Radler wollen Tempo

VERKEHR Zwischenbilanz der Radverkehrsstrategie: Nach wie vor zu viele Gehsteig-Radwege, benutzungspflichtige Radwege und Bettelampeln. ADFC erkennt aber auch Fortschritte

Zwischen 2002 und 2008 ist der Anteil des Radverkehrs von 9,5 auf 12,5 Prozent gestiegen

VON GERNOT KNÖDLER

Das Leben für Hamburgs RadfahrerInnen wird leichter – aber langsam. Zwar hat der Senat seit drei Jahren eine Radverkehrsstrategie und seit zwei Jahren eine grüne Stadtentwicklungssenatorin – aus Sicht des Allgemeinen Deutschen Fahrrad-Clubs (ADFC) hat sich jedoch zu wenig getan. „Für die Alltagsradler sind Fortschritte bislang nicht bemerkbar“, findet der Club. Senatorin Anja Hajduk müsse ihre Aktivitäten beschleunigen.

Ziel der noch unter CDU-Alleinregierung beschlossenen Strategie ist es, den Radverkehrsanteil an allen Wegen bis 2015 auf 18 Prozent zu verdoppeln.

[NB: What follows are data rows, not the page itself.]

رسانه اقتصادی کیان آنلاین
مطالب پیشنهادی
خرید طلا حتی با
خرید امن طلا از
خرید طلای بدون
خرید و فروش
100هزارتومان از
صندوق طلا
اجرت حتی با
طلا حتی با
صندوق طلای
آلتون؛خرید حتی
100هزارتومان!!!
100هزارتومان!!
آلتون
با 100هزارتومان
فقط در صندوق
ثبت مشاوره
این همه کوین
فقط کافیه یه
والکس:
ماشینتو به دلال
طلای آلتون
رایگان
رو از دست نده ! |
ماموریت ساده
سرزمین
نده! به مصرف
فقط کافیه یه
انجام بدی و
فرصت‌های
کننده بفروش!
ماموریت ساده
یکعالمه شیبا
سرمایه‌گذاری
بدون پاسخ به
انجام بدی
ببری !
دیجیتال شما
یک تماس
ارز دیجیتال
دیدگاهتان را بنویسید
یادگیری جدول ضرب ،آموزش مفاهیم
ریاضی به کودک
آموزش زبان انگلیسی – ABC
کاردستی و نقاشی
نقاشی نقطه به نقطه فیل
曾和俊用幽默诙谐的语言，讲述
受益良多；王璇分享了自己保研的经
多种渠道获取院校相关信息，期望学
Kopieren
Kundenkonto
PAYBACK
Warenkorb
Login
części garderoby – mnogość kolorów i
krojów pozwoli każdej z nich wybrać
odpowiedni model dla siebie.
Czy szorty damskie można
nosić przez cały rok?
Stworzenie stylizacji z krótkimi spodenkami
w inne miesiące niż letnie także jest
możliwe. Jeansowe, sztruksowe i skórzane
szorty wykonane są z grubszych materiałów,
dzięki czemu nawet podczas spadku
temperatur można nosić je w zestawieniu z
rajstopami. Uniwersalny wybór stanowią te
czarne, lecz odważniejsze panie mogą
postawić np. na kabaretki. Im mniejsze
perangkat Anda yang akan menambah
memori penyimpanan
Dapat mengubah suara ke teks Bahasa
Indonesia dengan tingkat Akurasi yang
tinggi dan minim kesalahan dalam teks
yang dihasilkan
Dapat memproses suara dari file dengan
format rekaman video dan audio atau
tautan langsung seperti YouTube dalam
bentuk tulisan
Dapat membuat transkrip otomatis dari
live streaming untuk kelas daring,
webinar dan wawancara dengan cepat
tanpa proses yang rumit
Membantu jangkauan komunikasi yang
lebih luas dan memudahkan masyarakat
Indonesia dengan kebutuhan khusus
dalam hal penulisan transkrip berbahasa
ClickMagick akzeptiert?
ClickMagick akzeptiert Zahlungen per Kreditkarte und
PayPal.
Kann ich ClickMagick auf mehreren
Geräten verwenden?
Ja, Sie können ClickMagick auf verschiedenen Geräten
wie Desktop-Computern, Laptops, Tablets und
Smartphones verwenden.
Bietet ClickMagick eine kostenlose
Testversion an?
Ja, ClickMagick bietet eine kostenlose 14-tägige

Ebenfalls bis 2015 soll das Hauptroutennetz ausgebaut werden. Radler sollen sicherer und in einem freundlicheren Klima ans Ziel kommen. Pro Jahr sollen dafür im Schnitt 4,8 Millionen Euro ausgegeben werden.

Die Radverkehrsstrategie ist überdies Teil der Bemühungen, dem Titel „Umwelthauptstadt Europas 2011“ gerecht zu werden. Er wurde Hamburg im vergangenen Jahr von der EU- Kommission verliehen. Der Verkehr gehörte unter den bewerteten Kategorien zu denen mit dem größten Handlungsbedarf.

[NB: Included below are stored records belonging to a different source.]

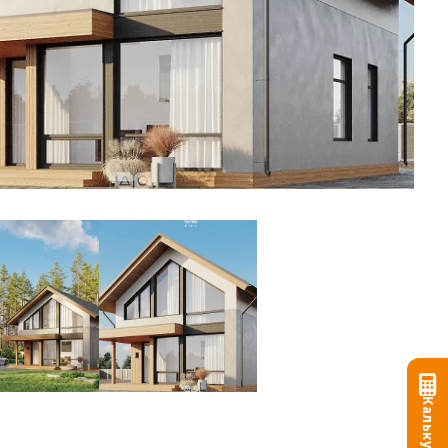
Калькулятор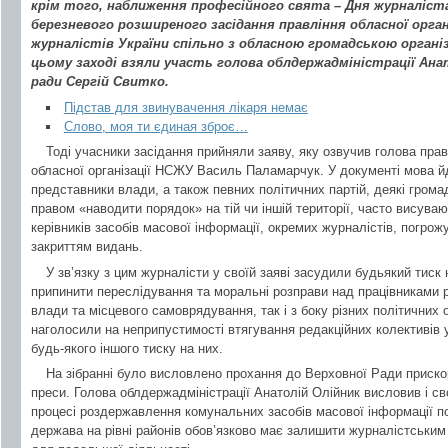
крім того, наближення професійного свята – Дня журналіс
березневого розширеного засідання правління обласної органі
журналістів України спільно з обласною громадською організ
цьому заході взяли участь голова облдержадміністрації Ана
ради Сергій Свитко.
Підстав для звинувачення лікаря немає
Слово, моя ти єдиная зброє…
Тоді учасники засідання прийняли заяву, яку озвучив голова пра
обласної організації НСЖУ Василь Паламарчук. У документі мова йд
представники влади, а також певних політичних партій, деякі громад
правом «наводити порядок» на тій чи іншій території, часто висуваю
керівників засобів масової інформації, окремих журналістів, погрож
закриттям видань.
У зв’язку з цим журналісти у своїй заяві засудили будьякий тиск
припинити переслідування та моральні розправи над працівниками р
влади та місцевого самоврядування, так і з боку різних політичних о
наголосили на неприпустимості втягування редакційних колективів 
будь-якого іншого тиску на них.
На зібранні було висловлено прохання до Верховної Ради приск
преси. Голова облдержадміністрації Анатолій Олійник висловив і с
процесі роздержавлення комунальних засобів масової інформації по
держава на рівні районів обов’язково має залишити журналістським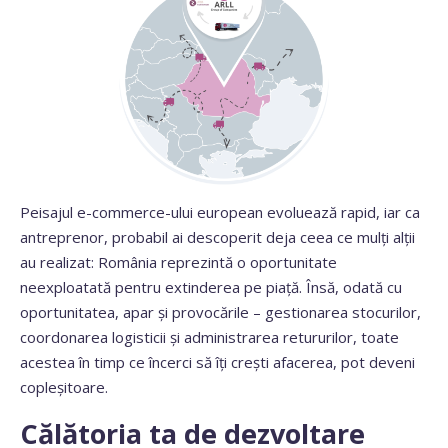
Peisajul e-commerce-ului european evoluează rapid, iar ca
antreprenor, probabil ai descoperit deja ceea ce mulți alții
au realizat: România reprezintă o oportunitate
neexploatată pentru extinderea pe piață. Însă, odată cu
oportunitatea, apar și provocările – gestionarea stocurilor,
coordonarea logisticii și administrarea retururilor, toate
acestea în timp ce încerci să îți crești afacerea, pot deveni
copleșitoare.
Călătoria ta de dezvoltare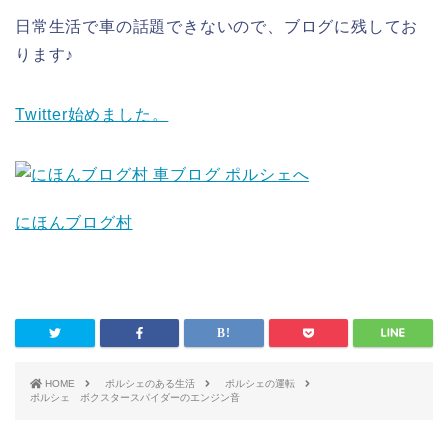
日常生活で車の話題できないので、ブログに残してお
ります♪
Twitter始めました。
にほんブログ村
HOME
ポルシェのある生活
ポルシェの運転
ポルシェ ボクスタースパイダーのエンジン音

Hajduks Sprecherin bezeichnet den Wunsch des ADFC, mehr Tempo zu machen, als völlig legitim: „Auch seitens der Behörde ist eine Forcierung erwünscht.“ Es gebe bereits erste Erfolge: Zwischen 2002 und 2008 sei der Radverkehrsanteil von 9,5 auf 12,5 Prozent gestiegen.

Den ADFC ärgert, dass die Behörde nach wie vor Gehsteig-Radwege saniert, statt konsequent auf Radfahrstreifen auf der Fahrbahn zu setzen. Auf Radfahrstreifen kommen Radler schneller voran und werden besser gesehen.

Zurzeit werde bei 150 Straßen geprüft, ob sie für Radfahrstreifen geeignet seien, teilt die Behörde mit. Am Hammer Steindamm sei gerade ein Radfahrstreifen angelegt worden; vier weitere seien in Planung. „Es wird aber immer Situationen geben, in denen baulich abgesetzte Radwege die bessere Lösung sind“, findet die Behörde.

Die Radlerlobby kritisiert auch, dass an vielen Straßen die Radwege benutzt werden müssen, obwohl das vom Verkehrsaufkommen her nicht geboten wäre. Die Benutzungspflicht ist in solchen Fallen rechtswidrig, wie der ADFC mit Musterklagen in Hamburg gezeigt hat.

Die ADFC-Kritik an „Bettelampeln“, die erst auf Anforderung grün werden, relativiert die Behörde: Sie stellten Fußgänger und Radler nicht unbedingt schlechter, schließlich müssten auch die Autofahrer durch Überfahren einer Kontaktschleife grün „anfordern“. Gleichwohl sollten Bettelampeln künftig restriktiver eingesetzt werden.

Der ADFC erkennt auch an, dass es Verbesserungen gab: Dazu gehören das Fahrradleihsystem, das gut angenommen wird, 1.000 neue Abstellbügel und zusätzliches Personal in der Behörde.

Aus Alltagsradlersicht positiv zu vermerken ist, dass der Senat Sanierungsarbeiten nutzt, um Radwege auf den Stand der Technik zu bringen. Seit einigen Jahren werden die neuen Wege glatt gepflastert und seit kurzem wird der Radverkehr an umgebauten Kreuzungen bequemer geführt, wie etwa am Johannes-Brahms-Platz zu sehen ist.